The same morning that Ben and Dana remade themselves, amid countless other new hairstyles and clothes, Eli got off his bus and made shallow eye contact with me. I nodded imperceptibly. He wore a pair of my old jeans, a tight, secondhand T-shirt that read THE HONORABLE MAYOR OF FUNKY TOWN, and a pair of my old tennis shoes. His hair was parted down the middle and dried for the first time ever with a blow dryer that we’d bought for him at the flea market in our neighborhood (when we fired it up and leveled it at his forehead, he looked like a comet, all that dead white skin tailing his head). His black-framed glasses had been traded—despite his mother’s protests (“Henry Kissinger doesn’t seem to think they’re embarrassing!”)—for the big, teardrop aviator lenses favored in sunglass form by navy pilots and the immensely cool California Highway Patrol. He wore an off-white jacket meant to lessen the impact of his dandruff, and about a quart of my father’s English Leather, which had proved the amount necessary to mask his various odors. As a finishing touch, I put a rattail comb in his back pocket, tail up.

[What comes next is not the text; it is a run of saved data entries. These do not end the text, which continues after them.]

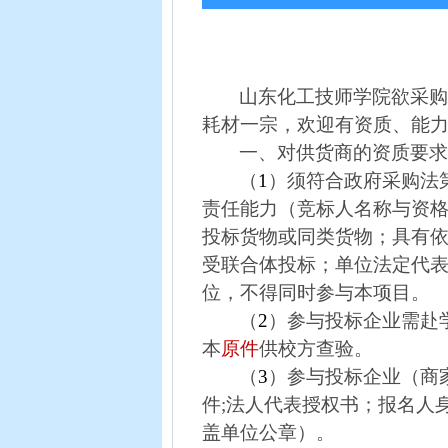
山东化工技师学院欲采
耗材一宗，欢迎有资质、能
一、对供货商的资质要
（
1
）须符合政府采购法
责任能力（竞标人名称与资
投标货物或同类货物；具有
受联合体投标；单位法定代
位，不得同时参与本项目。
（
2
）参与投标企业需赴
本
原件
供校方查验。
（
3
）参与投标企业（商
件
;
法人代表授权书；报名人
盖单位公章）。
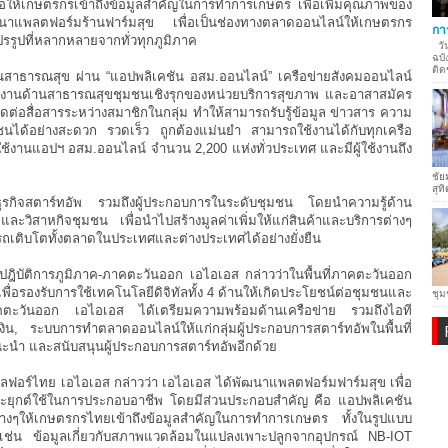
่อให้เกษตรกรเข้าถึงข้อมูลสำคัญในการทำการเกษตร เพื่อเพิ่มคุณภาพของ
ัฒนาแพลตฟอร์มร้านฟาร์มสุข เพื่อเป็นช่องทางตลาดออนไลน์ให้เกษตรกร
กา
รูปที่หลากหลายจากทั่วทุกภูมิภาค
วัน
ฉบั
ติด
านสาธารณสุข ผ่าน “แอปพลิเคชัน อสม.ออนไลน์” เครือข่ายสังคมออนไลน์
ฎิบัติงานด้านสาธารณสุขชุมชนเชิงรุกของหน่วยบริการสุขภาพ และอาสาสมัคร
ดต่อสื่อสารระหว่างสมาชิกในกลุ่ม ทำให้สามารถรับรู้ข้อมูล ข่าวสาร ความ
นได้อย่างสะดวก รวดเร็ว ถูกต้องแม่นยำ สามารถใช้งานได้กับทุกเครือ
ใช้งานแอปฯ อสม.ออนไลน์ จำนวน 2,200 แห่งทั่วประเทศ และมีผู้ใช้งานถึง
ชัย
สุทิ
ุรกิจสตาร์ทอัพ รวมถึงผู้ประกอบการในระดับชุมชน โดยนำความรู้ด้าน
และวิสาหกิจชุมชน เพื่อนำไปสร้างมูลค่าเพิ่มให้แก่สินค้าและบริการต่างๆ
ถเติบโตทั้งตลาดในประเทศและต่างประเทศได้อย่างยั่งยืน
ฎิบัติการภูมิภาค-ภาคตะวันออก เอไอเอส กล่าวว่าในพื้นที่ภาคตะวันออก
่อรองรับการใช้เทคโนโลยีดิจิทัลทั้ง 4 ด้านให้เกิดประโยชน์ต่อชุมชนและ
ชุม
ตะวันออก เอไอเอส ได้เตรียมความพร้อมด้านเครือข่าย รวมถึงไอที
ิน, ระบบการทำตลาดออนไลน์ให้แก่กลุ่มผู้ประกอบการสตาร์ทอัพในพื้นที่
ำแนะนำ และสนับสนุนผู้ประกอบการสตาร์ทอัพอีกด้วย
ิจิทัลฟอร์ไทย เอไอเอส กล่าวว่า เอไอเอส ได้พัฒนาแพลตฟอร์มฟาร์มสุข เพื่อ
ประยุกต์ใช้ในการประกอบอาชีพ โดยมีส่วนประกอบสำคัญ คือ แอปพลิเคชัน
าต่างๆให้เกษตรกรไทยเข้าถึงข้อมูลสำคัญในการทำการเกษตร ทั้งในรูปแบบ
ช่น ข้อมูลเกี่ยวกับสภาพแวดล้อมในแปลงเพาะปลูกจากอุปกรณ์ NB-IOT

He didn’t exactly look good, not yet, and he certainly didn’t look very natural. On him my pants looked stumpy, with their cuffs rolled up, and my expensive Puma tennis shoes pointed in slightly toward each other on his pigeon toes. And while his hair looked better, it was still thin and red and covering a complexion like the surface of the moon. But there was something there, something small and significant, and I think it was this: in one weekend, with one change of clothes and glasses and a small bit of coaching, Eli had managed finally to turn the corner, from one of them to one of us.
But like everything Eli did
, his timing couldn’t have been worse. He chose to leave them when the Special Ed kids were on the verge of being cool, though that didn’t matter to Eli, who could tell condescension from acceptance.
He descended the stairs from his bus and I nodded slightly, as nervous as he was. I moved my shoulders with his every step, mouthing to myself, Good, good, good. “Hey,” he said, without making eye contact with any of us, as I’d coached, and a couple of my teammates nodded in spite of themselves. I said nothing.
He walked the way I’d coached, one hand in his pocket, head back a little, ambling—like the “Keep On Truckin’” guy, I advised—as if he had nowhere to be. Just as I’d instructed in my nonchalance lessons, he chewed gum as he walked and kept his eyes half shut, as if he might fall asleep at any time. Luckily he was well past us when he walked into the flagpole in front of the school.
If Dana Brett’s newfound shelf had shocked the guys in the front of the school, they were totally unimpressed with Eli’s attempt at cool. He walked past us to the school, and it was only Tommy Kane who twisted his face, looked back at Eli and then at me.
“Hey Mason,” he said. “Is Boyle wearing your pants?”
In the split second after he spoke, I did the math, factored out where this would go if I confessed to spending my weekend helping Eli dress and walk and comb his hair.
“What?” I looked back at the door he’d just disappeared behind. “What the fuck you talking about, Kane?”
“Those star-back jeans. I got the same pair but yours have two stars. Boyle looked like he was wearing yours. You guys swapping clothes after PE now?”
The other guys turned. But I was ready for this. A one-eyed boy doesn’t make it through school without knowing how to deflect mockery.
“You know what I think, Tommy,” I said. “I think you’re spending a little too much time staring at dudes’ asses.”